→ **Data shown**
────────────────
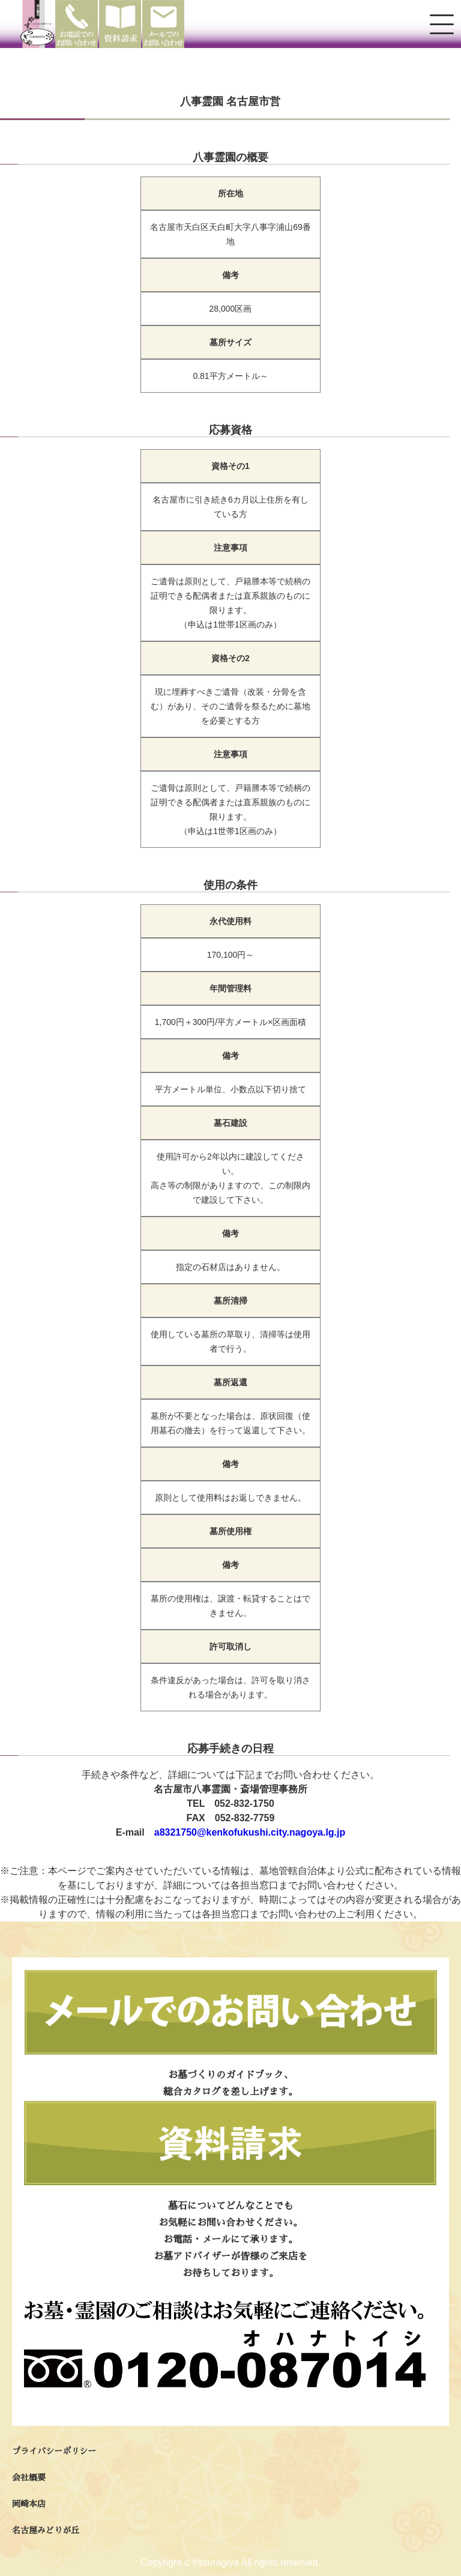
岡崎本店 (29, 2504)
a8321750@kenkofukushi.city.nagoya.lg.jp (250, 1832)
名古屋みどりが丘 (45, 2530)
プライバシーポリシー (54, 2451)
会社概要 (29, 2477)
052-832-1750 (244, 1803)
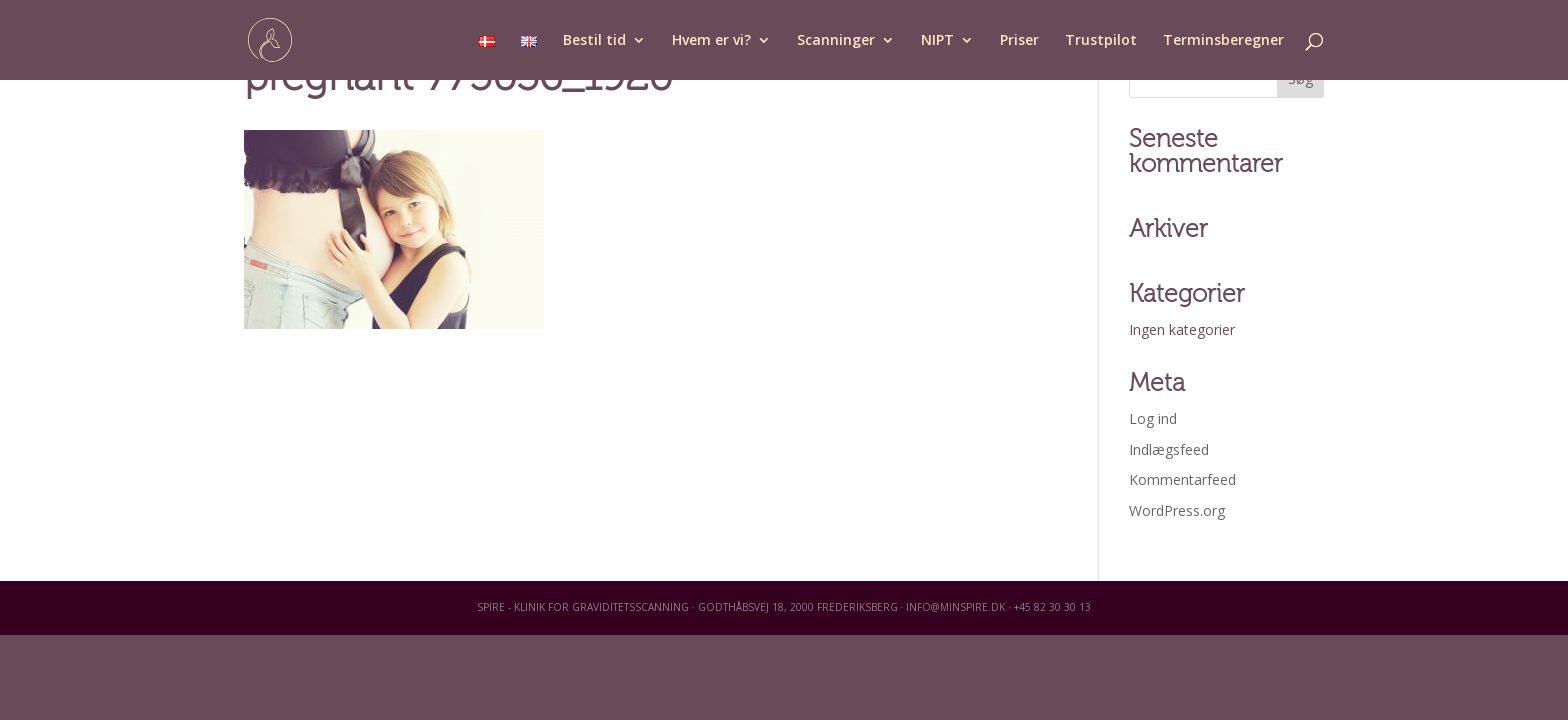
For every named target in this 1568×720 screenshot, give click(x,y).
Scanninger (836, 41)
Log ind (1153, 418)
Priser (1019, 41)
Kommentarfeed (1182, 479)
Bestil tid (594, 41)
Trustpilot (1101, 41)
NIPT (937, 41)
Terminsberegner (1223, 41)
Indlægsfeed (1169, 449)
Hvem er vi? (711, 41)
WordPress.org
────────────────
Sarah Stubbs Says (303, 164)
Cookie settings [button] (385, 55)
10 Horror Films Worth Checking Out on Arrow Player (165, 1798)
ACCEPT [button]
────────────────
→ **Exercise instructions**
Please reproduce, exactly as they appear above, the lines from the line containing "For every named" up to and including the line containing "WordPress.org".

→ **Completed task**
For every named target in this 1568×720 screenshot, give click(x,y).
Scanninger (836, 41)
Log ind (1153, 418)
Priser (1019, 41)
Kommentarfeed (1182, 479)
Bestil tid (594, 41)
Trustpilot (1101, 41)
NIPT (937, 41)
Terminsberegner (1223, 41)
Indlægsfeed (1169, 449)
Hvem er vi? (711, 41)
WordPress.org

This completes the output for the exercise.